Autocratic Legalism Kim Lane Scheppele Upd 'link' Jun 2026
[Democratic Election] ➔ [Popular Mandate Claims] ➔ [Legal & Constitutional Shifts] ➔ [Captured System]
The crucial difference, Scheppele noted, is institutional depth. Hungary and Poland had years to capture courts and civil service. Trump faced a more resilient federal judiciary and a norm-bound bureaucracy. But his legacy, she warned, was normalizing the idea that law is simply the will of the executive expressed in statutory language. That normalization is the antechamber to autocratic legalism.
Scheppele warns: Autocratic legalism does not require a single dictator. It requires a across federal courts, state legislatures, and partisan attorneys general.
A recent development in countries like Hungary is the introduction of broad "Sovereignty Defense" acts. These laws grant governments discretionary power to investigate NGOs, media, and private citizens who receive any foreign funding, labeling their criticism of the state as a threat to national security. Because these are "rubber laws" with vague definitions, they allow for the total suppression of civil society without the need for traditional violence. The United States and "Counter-Constitutions" autocratic legalism kim lane scheppele upd
Kim Lane Scheppele is the Laurance S. Rockefeller Professor of Sociology and International Affairs at Princeton University, affiliated with the Princeton School of Public and International Affairs and the University Center for Human Values. Her scholarly path took a decisive turn after 1989, when she moved to Eastern Europe to study the emergence of constitutional law in Hungary and Russia, living in both places for extended periods. After 9/11, she turned her attention to how the international "war on terror" eroded constitutional protections globally. Then, in 2010, she witnessed something she had not anticipated: the slow-motion dismantling of democracy in Hungary by a government that had won a supermajority at the polls. Since then, she has been documenting the rise of autocratic legalism, first in Hungary and Poland, then across the European Union and around the world. In 2024, she was awarded a Guggenheim Fellowship as the Dorothy Tapper Goldman Constitutional Studies Fellow, a recognition of her growing influence.

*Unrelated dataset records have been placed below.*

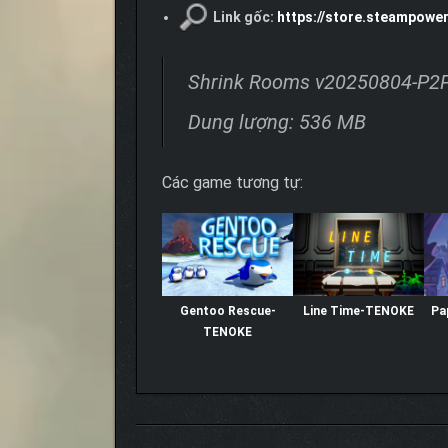
Link gốc:
https://store.steampow
Shrink Rooms v20250804-P2
Dung lượng: 536 MB
Các game tương tự:
Gentoo Rescue-
Line Time-TENOKE
Pa
TENOKE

Packing supreme and constitutional courts via expanding the bench.
In Brazil, scholars have extended Scheppele's framework to analyze the Bolsonaro era. Marina Barreto, in a 2023 article, proposed the concept of "autocratic infra-legalism" to describe how the Bolsonaro administration used administrative legal tools rather than formal constitutional changes to advance its illiberal agenda, offering a counter-argument to Scheppele's original thesis. This academic debate illustrates how Scheppele's framework continues to generate new theoretical developments as scholars apply it to different national contexts. But his legacy, she warned, was normalizing the
No theory goes unchallenged. Critics of autocratic legalism raise three objections.
Autocrats do not abolish elections. Instead, they rewrite election laws to ensure they cannot lose. As discussed in this 2025 YouTube lecture by Scheppele , this includes: Redrawing electoral districts. Manipulating the media landscape to stifle opposition. Using state resources to fund campaigns. D. Criminalization of Opposition
Kim Lane Scheppele’s framework of describes a modern method of democratic backsliding where leaders use constitutional and legal maneuvers to dismantle democracy from the inside. It requires a across federal courts, state legislatures,
Scheppele’s close reading of the Hungarian case, published in Constitutional Democracy and the Rule of Law (2015), broke new ground. She showed that autocratic legalism proceeds in :
The final and most insidious stage involves locking in these anti-democratic changes through constitutional amendments, supermajority requirements, or other legal mechanisms that make reversal extraordinarily difficult. As Scheppele has warned in her 2025 John M. Kelly Memorial Lecture at University College Dublin, "none of the countries that has experienced a serious autocratic episode has been able to fully recover, precisely because the aspirational autocrats have engaged in legal entrenchment". Even when a country like Poland manages to elect a reformist government, as it did in 2023, the legal architecture of autocracy remains, creating a trap from which full democratic restoration is nearly impossible.
They dismantle democracy by law, ensuring their actions appear formally legal.
As we approach mid-term elections in multiple democracies, Scheppele’s core insight is urgent: The erosion of liberal democracy rarely arrives with a declaration of martial law. It comes via legal briefs, procedural votes, and “reforms” to the judiciary. In 2026, the battle for democracy is being fought in administrative courts, ethics committees, and algorithmic auditing boards—exactly where Scheppele told us to look.
Autocratic legalism is particularly dangerous because it blurs the line between legality and legitimacy. By the time it is obvious that a country is no longer a liberal democracy, the autocrat has already stacked the legal, media, and judicial systems to prevent their removal.